**Dataset excerpts:**
+---+
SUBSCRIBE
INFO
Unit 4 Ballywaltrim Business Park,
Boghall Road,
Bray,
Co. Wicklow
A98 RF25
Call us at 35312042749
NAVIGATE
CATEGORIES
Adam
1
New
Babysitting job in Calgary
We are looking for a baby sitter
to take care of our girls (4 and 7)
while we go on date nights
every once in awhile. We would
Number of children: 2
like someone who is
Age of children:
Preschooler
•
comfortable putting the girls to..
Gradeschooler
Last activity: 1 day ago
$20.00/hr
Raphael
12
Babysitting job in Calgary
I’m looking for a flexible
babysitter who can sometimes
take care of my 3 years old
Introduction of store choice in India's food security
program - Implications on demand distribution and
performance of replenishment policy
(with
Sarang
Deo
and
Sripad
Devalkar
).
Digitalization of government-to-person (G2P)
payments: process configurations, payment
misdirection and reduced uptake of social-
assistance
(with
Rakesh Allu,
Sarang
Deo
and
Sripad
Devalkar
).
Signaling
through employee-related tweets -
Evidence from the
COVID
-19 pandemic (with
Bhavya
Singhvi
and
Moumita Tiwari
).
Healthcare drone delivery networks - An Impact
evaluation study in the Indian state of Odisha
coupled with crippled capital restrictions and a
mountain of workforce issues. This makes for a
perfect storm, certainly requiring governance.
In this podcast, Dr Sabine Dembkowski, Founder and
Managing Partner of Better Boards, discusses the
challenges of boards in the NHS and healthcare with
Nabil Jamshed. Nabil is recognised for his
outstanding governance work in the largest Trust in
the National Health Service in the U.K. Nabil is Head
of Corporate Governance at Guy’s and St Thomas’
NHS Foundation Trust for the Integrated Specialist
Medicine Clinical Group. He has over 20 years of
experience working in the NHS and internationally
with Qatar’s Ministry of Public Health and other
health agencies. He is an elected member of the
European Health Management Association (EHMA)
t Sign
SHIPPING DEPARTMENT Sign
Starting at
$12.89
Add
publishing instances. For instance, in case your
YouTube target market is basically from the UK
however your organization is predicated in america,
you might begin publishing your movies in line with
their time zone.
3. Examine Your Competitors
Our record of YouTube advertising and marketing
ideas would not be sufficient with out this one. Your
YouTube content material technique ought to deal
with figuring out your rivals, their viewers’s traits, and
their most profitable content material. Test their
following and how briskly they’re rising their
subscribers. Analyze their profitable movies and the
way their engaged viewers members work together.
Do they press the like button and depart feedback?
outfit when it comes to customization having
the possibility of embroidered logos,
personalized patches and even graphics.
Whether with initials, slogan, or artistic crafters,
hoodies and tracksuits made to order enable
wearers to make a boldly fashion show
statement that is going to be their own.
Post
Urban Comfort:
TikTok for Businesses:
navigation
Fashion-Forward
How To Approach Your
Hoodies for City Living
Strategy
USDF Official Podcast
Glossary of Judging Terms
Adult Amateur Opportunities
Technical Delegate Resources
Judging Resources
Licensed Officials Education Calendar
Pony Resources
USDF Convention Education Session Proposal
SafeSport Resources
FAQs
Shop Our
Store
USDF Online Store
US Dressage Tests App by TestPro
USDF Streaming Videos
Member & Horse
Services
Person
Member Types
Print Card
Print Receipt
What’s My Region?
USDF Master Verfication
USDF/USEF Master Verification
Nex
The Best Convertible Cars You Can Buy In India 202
+---+
**TASK STATEMENT:** Copy every line of the data that holds the string "Master".

**TASK RESPONSE:**
USDF Master Verfication
USDF/USEF Master Verification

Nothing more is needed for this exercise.